Sorghum (Sorghum bicolor (L.) Moench) is a major cereal crop that provides food, feed, fiber, and fuel. It is domesticated in northern Africa with the ability to be productive in adverse environment and is valued for its drought tolerance. In comparison to polyploid sugarcane, sorghum is a diploid with 10 chromosomes and has a genome of about 730 Mb . The size of the monoploid sugarcane genome is estimated to be of similar magnitude, approximately 930 Mb; the genome complexity in sugarcane comes from the ploidy level and the two genome sets presented in sugarcane hybrids. The sorghum genome has been sequenced because of its small genome size and its importance for food security and biofuel production in diverse environments, particularly developing countries in the tropics . Sorghum and sugarcane belong to the same subtribe, Saccharinae, within the grass family Poaceae  and are close relatives to each other, sharing a common ancestor about 8-9 million years ago . The completion of the sorghum genome sequence offered unprecedented opportunities for sugarcane genomic research .
The synteny between sugarcane and sorghum genome has been reported before using DNA markers , but no details of microsynteny are available except one pair of sugarcane bacterial artificial chromosomes (BACs) containing the Adh1 gene . The objectives of this project are: (1) to test the suitability of using the sorghum genome as a template to assist assembly of sugarcane sequences generated from 20 selected sugarcane BACs using 454 Flex; (2) to explore the sequence features of the autopolyploid by examining a large set of long contiguous genomic sequences; and (3) to test the hypothesis of microcollinearity between sorghum and sugarcane at 20 chromosomal locations across the respective genomes.
Selection and sequencing of 20 sugarcane BACs
Summary of sequencing results of the 20 sugarcane BACs using 454 Flex and the 2 BACs using Sanger method.

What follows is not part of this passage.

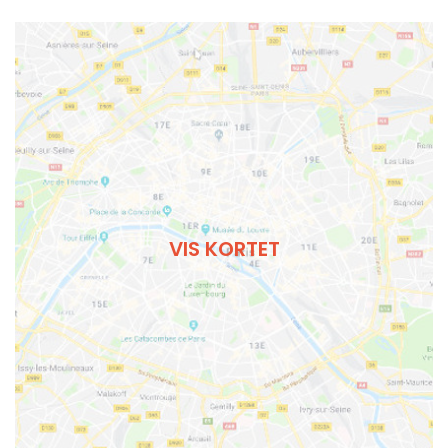
VIS KORTET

General BAC clone information
BAC sequence assembly
Sugarcane - sorghum sequence alignment
Insert size (kb)
No. of contigs
Assembled BAC (bp)
No. of contig >10 k
No. of un-ambigious contigsb
No. of ordered contigs
Total length of ordered contigs (kb)
Spanned in sugarcane (bp)
Spanned in sorghum (bp)
Initial assembly of BAC sequences based on the row and column pools resulted in a total of 287 contigs, ranging from 5 to 42 contigs per BAC with a combined length of 2.61 Mb (Table 1). These assembled contigs were examined to eliminate redundant small assemblies, and 218 unambiguous contigs with a total of 1.99 Mb sequences were sorted out to represent the sequence of 19 BACs with an estimated sum of 1.86 Mb (Table 1). To order the multiple contigs for each BAC, orthologous sorghum sequences were used as templates to orient these sugarcane contigs and fill the gaps between the contigs when possible. A sum of 1.45 Mb sugarcane contigs were unambiguously ordered, accounting for 78.2% of the 1.86 Mb BAC sequences (Table 1). Contigs of two BACs, SC0172L01 and SC0175O07, were not ordered because all the contigs were less than 9 kb with a few genes predicted but projected to different sorghum super contigs. Among the 1.45 Mb ordered sugarcane contig sequences, the sequence aligned with sorghum sequence spanned 0.99 Mb (Table 1), accounting for about 53.1% of the sugarcane BAC sequences.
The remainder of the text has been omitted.